FERC, however, determined that because the recertifications (via Form 556) for these projects did not occur until months or years after the ownership changes, the facilities’ prior QF certifications “may no longer be relied upon” and therefore FERC no longer considered the companies to be QFs during the interim period. In other words, FERC seems to have determined that the projects ceased being QFs immediately upon the change in material facts—for these cases, changes in upstream ownership—and that the companies did not regain that status, and the associated regulatory exemptions, until the owners filed the recertifications.

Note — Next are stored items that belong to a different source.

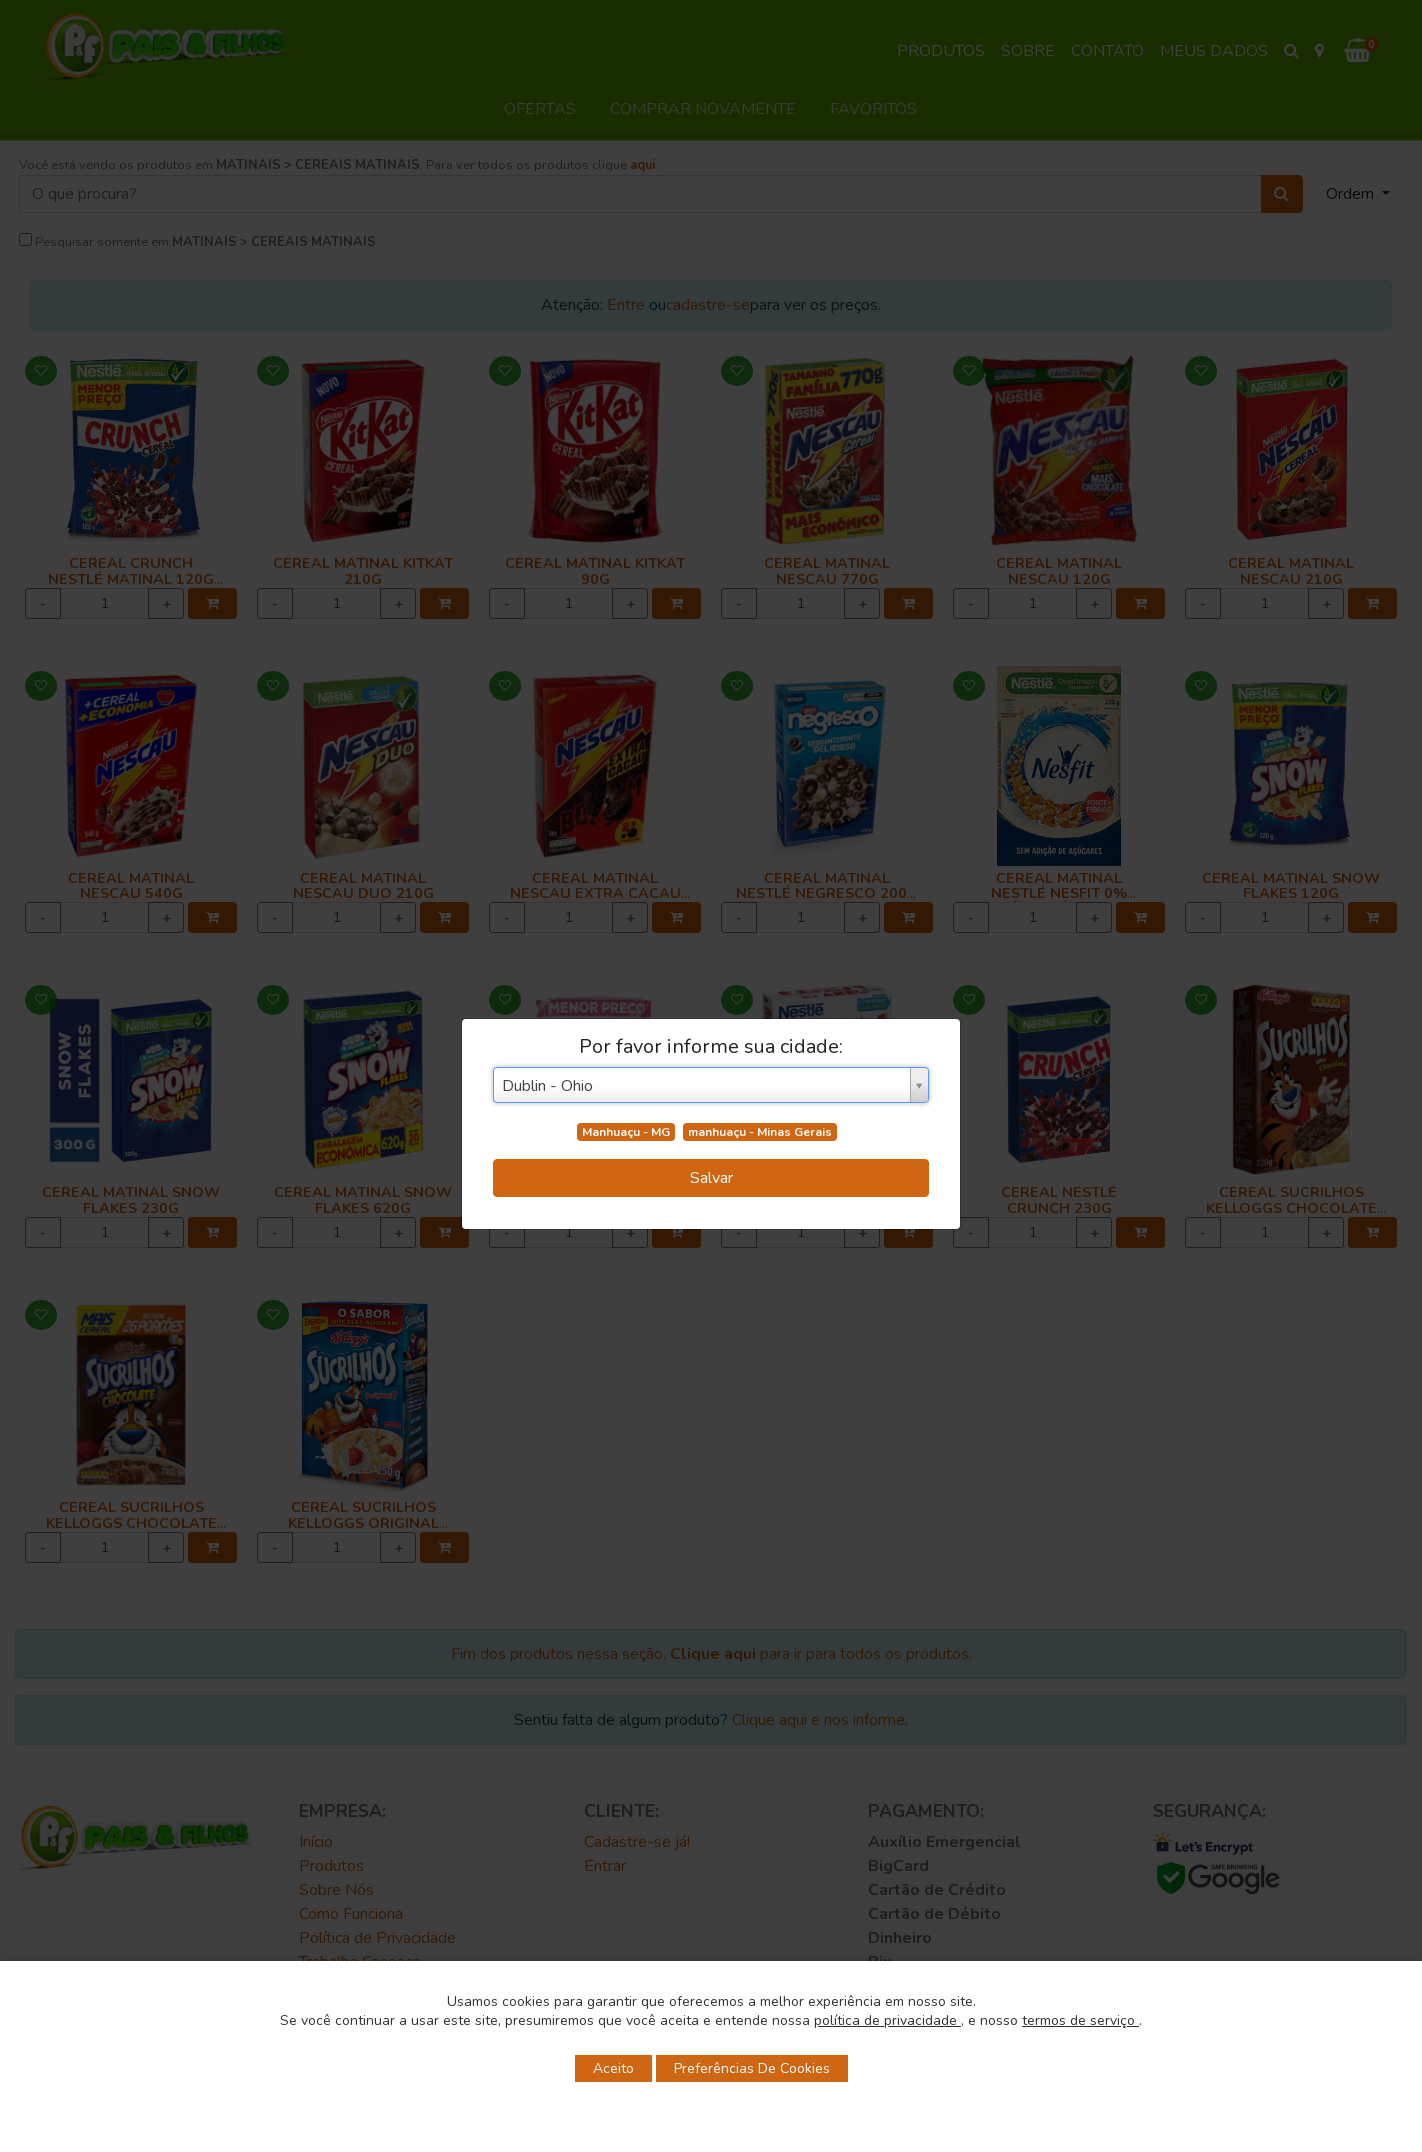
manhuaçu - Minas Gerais (760, 1132)
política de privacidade (887, 2020)
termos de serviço (1080, 2020)
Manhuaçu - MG (626, 1132)
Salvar (711, 1178)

FERC asserted that the failures to timely recertify did not revoke the facilities’ QF status (because that would require a formal process), but held that, because the companies’ certifications were out of date, the fact that companies may “no longer rely upon” their QF status meant they were no longer QFs at all—a change in regulatory status that seemingly occurred simultaneously with the change in facts and by operation of law. As a result, FERC treated the facilities as if they were no longer QFs during the interim delay period and accordingly found that the companies had made wholesale sales without FPA section 205 authorization, triggering refunds for violating federal law.
So, what is the takeaway from FERC’s Branch Street order? Is every fact reported in Form 556 material, and must companies now report any change immediately, no matter how small? Not necessarily. However, FERC has voiced its belief that the “may no longer be relied upon” language that appears in its regulations may, in some circumstances, cause a company’s QF status to toggle on/off as quickly as the facts reported in Form 556 change due to external circumstances. Consequently, going forward, QFs should be mindful to update their QF self-certifications as soon as possible following upstream changes in control and potentially other changes.